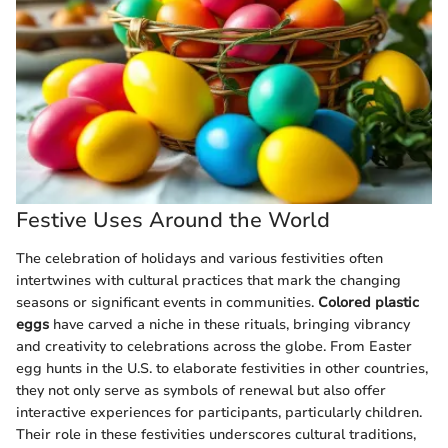
Festive Uses Around the World
The celebration of holidays and various festivities often
intertwines with cultural practices that mark the changing
seasons or significant events in communities.
Colored plastic
eggs
have carved a niche in these rituals, bringing vibrancy
and creativity to celebrations across the globe. From Easter
egg hunts in the U.S. to elaborate festivities in other countries,
they not only serve as symbols of renewal but also offer
interactive experiences for participants, particularly children.
Their role in these festivities underscores cultural traditions,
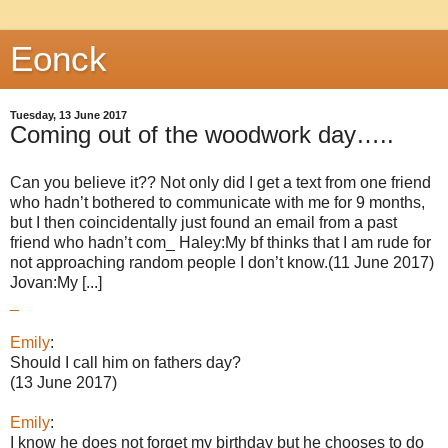
Eonck
Tuesday, 13 June 2017
Coming out of the woodwork day…..
Can you believe it?? Not only did I get a text from one friend
who hadn’t bothered to communicate with me for 9 months,
but I then coincidentally just found an email from a past
friend who hadn’t com_ Haley:My bf thinks that I am rude for
not approaching random people I don’t know.(11 June 2017)
Jovan:My [...]
_
Emily
:
Should I call him on fathers day?
(13 June 2017)
Emily
:
I know he does not forget my birthday but he chooses to do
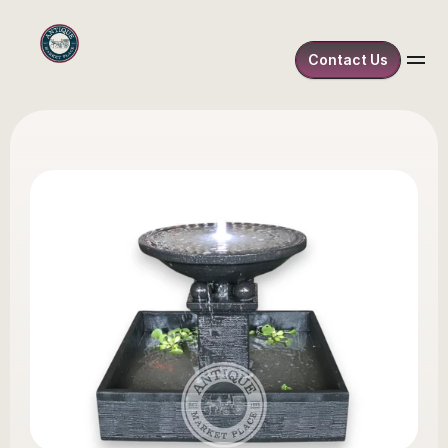
Contact Us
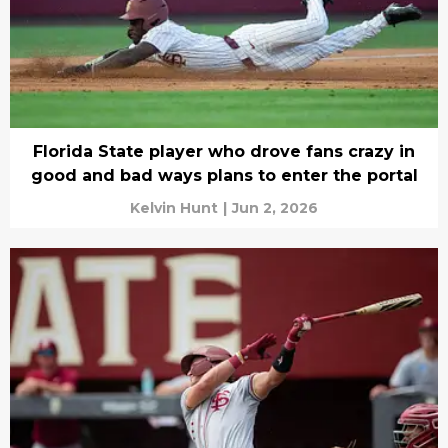
Florida State player who drove fans crazy in
good and bad ways plans to enter the portal
Kelvin Hunt
|
Jun 2, 2026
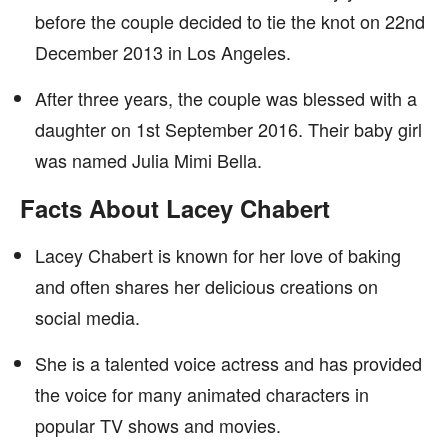
before the couple decided to tie the knot on 22nd
December 2013 in Los Angeles.
After three years, the couple was blessed with a
daughter on 1st September 2016. Their baby girl
was named Julia Mimi Bella.
Facts About Lacey Chabert
Lacey Chabert is known for her love of baking
and often shares her delicious creations on
social media.
She is a talented voice actress and has provided
the voice for many animated characters in
popular TV shows and movies.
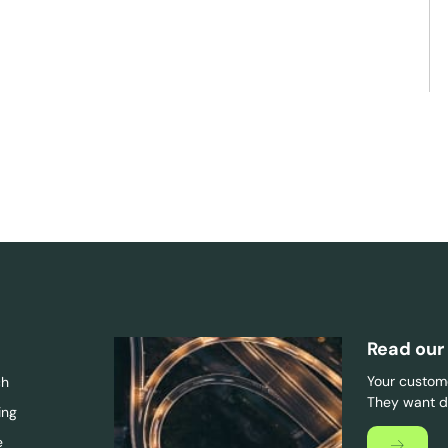
Read our
Your custome
ch
They want di
ing
e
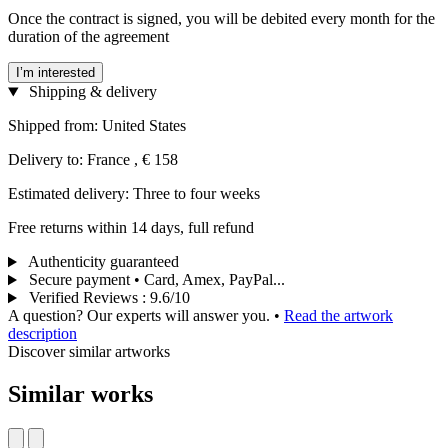
Once the contract is signed, you will be debited every month for the
duration of the agreement
I’m interested
Shipping & delivery
Shipped from: United States
Delivery to: France , € 158
Estimated delivery: Three to four weeks
Free returns within 14 days, full refund
Authenticity guaranteed
Secure payment • Card, Amex, PayPal...
Verified Reviews
:
9.6/10
A question? Our experts will answer you.
•
Read the artwork
description
Discover similar artworks
Similar works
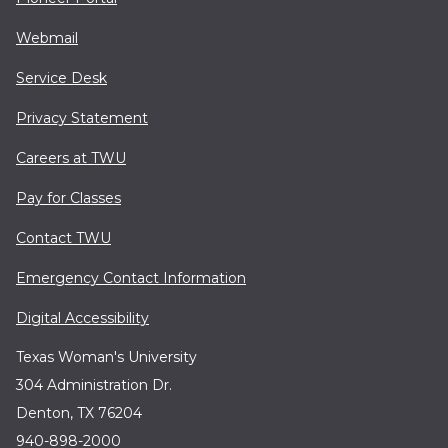
Webmail
Service Desk
Privacy Statement
Careers at TWU
Pay for Classes
Contact TWU
Emergency Contact Information
Digital Accessibility
Texas Woman's University
304 Administration Dr.
Denton, TX 76204
940-898-2000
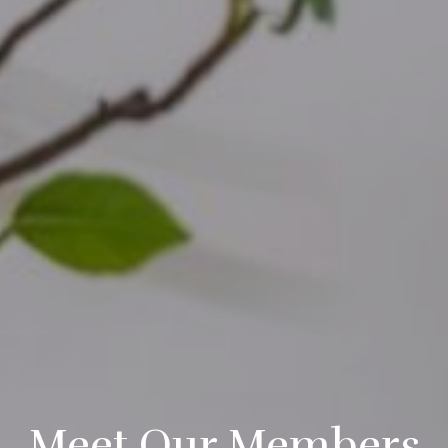
Meet Our Members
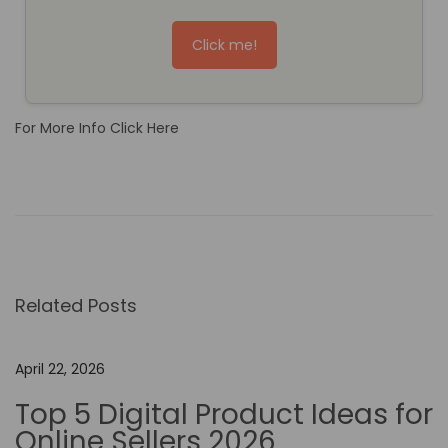
Click me!
For More Info Click Here
T
h
e
R
o
Related Posts
l
e
o
April 22, 2026
f
Top 5 Digital Product Ideas for
N
Online Sellers 2026
o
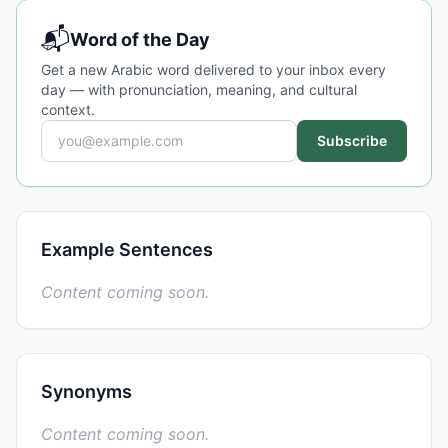
📬
Word of the Day
Get a new Arabic word delivered to your inbox every
day — with pronunciation, meaning, and cultural
context.
Subscribe
Example Sentences
Content coming soon.
Synonyms
Content coming soon.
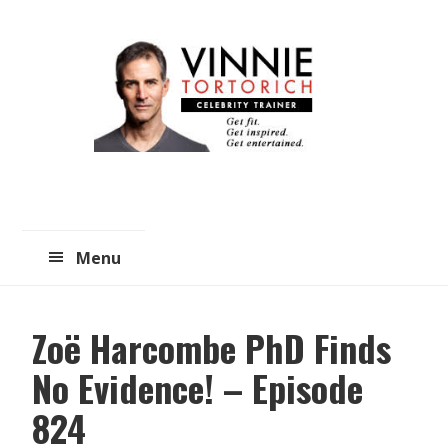
Skip
Skip
to
to
main
primary
content
sidebar
Menu
Zoë Harcombe PhD Finds
No Evidence! – Episode
824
-------------------------
## TASK REQUIREMENTS
Produce a verbatim transcription of every line in the listing, images omitted.

## RESPONSE AREA
Festive Uses Around the World
The celebration of holidays and various festivities often
intertwines with cultural practices that mark the changing
seasons or significant events in communities.
Colored plastic
eggs
have carved a niche in these rituals, bringing vibrancy
and creativity to celebrations across the globe. From Easter
egg hunts in the U.S. to elaborate festivities in other countries,
they not only serve as symbols of renewal but also offer
interactive experiences for participants, particularly children.
Their role in these festivities underscores cultural traditions,
Eonck
Tuesday, 13 June 2017
Coming out of the woodwork day…..
Can you believe it?? Not only did I get a text from one friend
who hadn’t bothered to communicate with me for 9 months,
but I then coincidentally just found an email from a past
friend who hadn’t com_ Haley:My bf thinks that I am rude for
not approaching random people I don’t know.(11 June 2017)
Jovan:My [...]
_
Emily
:
Should I call him on fathers day?
(13 June 2017)
Emily
:
I know he does not forget my birthday but he chooses to do
Contact Us
Florida State player who drove fans crazy in
good and bad ways plans to enter the portal
Kelvin Hunt
|
Jun 2, 2026
before the couple decided to tie the knot on 22nd
December 2013 in Los Angeles.
After three years, the couple was blessed with a
daughter on 1st September 2016. Their baby girl
was named Julia Mimi Bella.
Facts About Lacey Chabert
Lacey Chabert is known for her love of baking
and often shares her delicious creations on
social media.
She is a talented voice actress and has provided
the voice for many animated characters in
popular TV shows and movies.
Read our
Your custome
ch
They want di
ing
e
Once the contract is signed, you will be debited every month for the
duration of the agreement
I’m interested
Shipping & delivery
Shipped from: United States
Delivery to: France , € 158
Estimated delivery: Three to four weeks
Free returns within 14 days, full refund
Authenticity guaranteed
Secure payment • Card, Amex, PayPal...
Verified Reviews
:
9.6/10
A question? Our experts will answer you.
•
Read the artwork
description
Discover similar artworks
Similar works
Webmail
Service Desk
Privacy Statement
Careers at TWU
Pay for Classes
Contact TWU
Emergency Contact Information
Digital Accessibility
Texas Woman's University
304 Administration Dr.
Denton, TX 76204
940-898-2000
Meet Our Members
Click me!
For More Info Click Here
T
h
e
R
o
Related Posts
l
e
o
April 22, 2026
f
Top 5 Digital Product Ideas for
N
Online Sellers 2026
o
📬
Word of the Day
Get a new Arabic word delivered to your inbox every
day — with pronunciation, meaning, and cultural
context.
Subscribe
Example Sentences
Content coming soon.
Synonyms
Content coming soon.
Skip
Skip
to
to
main
primary
content
sidebar
Menu
Zoë Harcombe PhD Finds
No Evidence! – Episode
824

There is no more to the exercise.